A segunda resposta que Encontro buscou, junto a manifestantes, personalidades, empresários, artistas e representantes da sociedade civil é o que precisa ser efetivamente feito para que Belo Horizonte se transforme numa cidade melhor para se viver. Chegamos a três consensos: todos os consultados apoiam as manifestações; todos querem mudanças; e o transporte público aparece como o principal problema de BH. Os depoimentos podem ser conferidos nas páginas desta reportagem. “Precisamos de soluções ousadas para a grave questão da mobilidade urbana, que passe pela interligação entre todos os municípios da Região Metropolitana de Belo Horizonte (RMBH)”, diz, por exemplo, o empresário Olavo Machado, presidente da Federação das Indústrias do Estado de Minas Gerais (Fiemg), um dos principais e mais respeitados radares dos problemas que afligem o país. “É primordial investirmos na mobilidade urbana e no transporte público.
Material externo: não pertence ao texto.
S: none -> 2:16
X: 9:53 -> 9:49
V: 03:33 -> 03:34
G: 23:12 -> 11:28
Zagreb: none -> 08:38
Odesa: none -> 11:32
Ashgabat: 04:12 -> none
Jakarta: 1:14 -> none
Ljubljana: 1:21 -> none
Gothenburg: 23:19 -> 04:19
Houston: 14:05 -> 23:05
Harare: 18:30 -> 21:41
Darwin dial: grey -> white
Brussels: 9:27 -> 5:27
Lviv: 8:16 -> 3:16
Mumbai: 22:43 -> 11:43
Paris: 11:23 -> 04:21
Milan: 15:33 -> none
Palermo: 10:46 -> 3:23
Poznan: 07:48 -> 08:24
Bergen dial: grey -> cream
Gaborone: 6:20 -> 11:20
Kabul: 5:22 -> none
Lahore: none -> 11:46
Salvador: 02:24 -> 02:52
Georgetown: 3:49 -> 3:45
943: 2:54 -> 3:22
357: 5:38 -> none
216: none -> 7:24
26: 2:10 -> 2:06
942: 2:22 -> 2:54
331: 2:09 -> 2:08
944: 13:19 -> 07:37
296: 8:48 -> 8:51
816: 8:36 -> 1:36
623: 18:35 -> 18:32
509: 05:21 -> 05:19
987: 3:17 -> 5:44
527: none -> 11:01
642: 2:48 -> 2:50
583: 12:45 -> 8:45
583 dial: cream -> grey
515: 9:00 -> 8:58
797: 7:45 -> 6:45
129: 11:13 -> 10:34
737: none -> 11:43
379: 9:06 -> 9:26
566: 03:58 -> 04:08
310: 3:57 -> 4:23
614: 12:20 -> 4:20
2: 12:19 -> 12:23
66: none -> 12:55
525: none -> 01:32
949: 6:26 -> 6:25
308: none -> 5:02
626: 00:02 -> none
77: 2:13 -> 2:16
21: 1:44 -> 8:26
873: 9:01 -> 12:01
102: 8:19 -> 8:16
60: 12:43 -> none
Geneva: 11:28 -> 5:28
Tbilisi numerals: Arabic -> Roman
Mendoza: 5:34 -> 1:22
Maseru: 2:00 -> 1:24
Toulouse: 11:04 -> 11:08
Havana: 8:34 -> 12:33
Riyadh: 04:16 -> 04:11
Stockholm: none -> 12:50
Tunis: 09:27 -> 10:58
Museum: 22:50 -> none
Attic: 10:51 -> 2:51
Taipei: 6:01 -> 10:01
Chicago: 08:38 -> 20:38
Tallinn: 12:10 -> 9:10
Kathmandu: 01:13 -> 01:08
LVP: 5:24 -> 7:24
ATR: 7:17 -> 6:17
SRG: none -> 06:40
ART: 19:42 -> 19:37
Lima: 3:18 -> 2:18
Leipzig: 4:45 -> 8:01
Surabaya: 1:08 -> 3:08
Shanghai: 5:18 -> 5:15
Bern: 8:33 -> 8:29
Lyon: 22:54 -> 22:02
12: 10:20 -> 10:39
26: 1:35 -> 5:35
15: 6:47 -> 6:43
Apenas o BRT (sigla em inglês para o transporte em ônibus rápido) não vai atender à demanda”, reforça o presidente da Ordem dos Advogados de Minas Gerais - Seção Minas Gerais (OAB-MG), Luís Cláudio Chaves. Há quem defenda a criação de um consórcio metropolitano para encontrar soluções conjuntas para a RMBH – e já há até aqueles que acham que o BRT, cujas obras rasgam as principais vias da cidade neste momento, chegará defasado. Finalmente, há também os que batem no pacto federativo, como o presidente da Assembleia Legislativa, deputado Dinis Pinheiro (PSDB). “Precisamos de uma reforma radical na distribuição dos recursos arrecadados, que hoje ficam, em sua maioria absoluta (70%), nos cofres da União”, diz o parlamentar.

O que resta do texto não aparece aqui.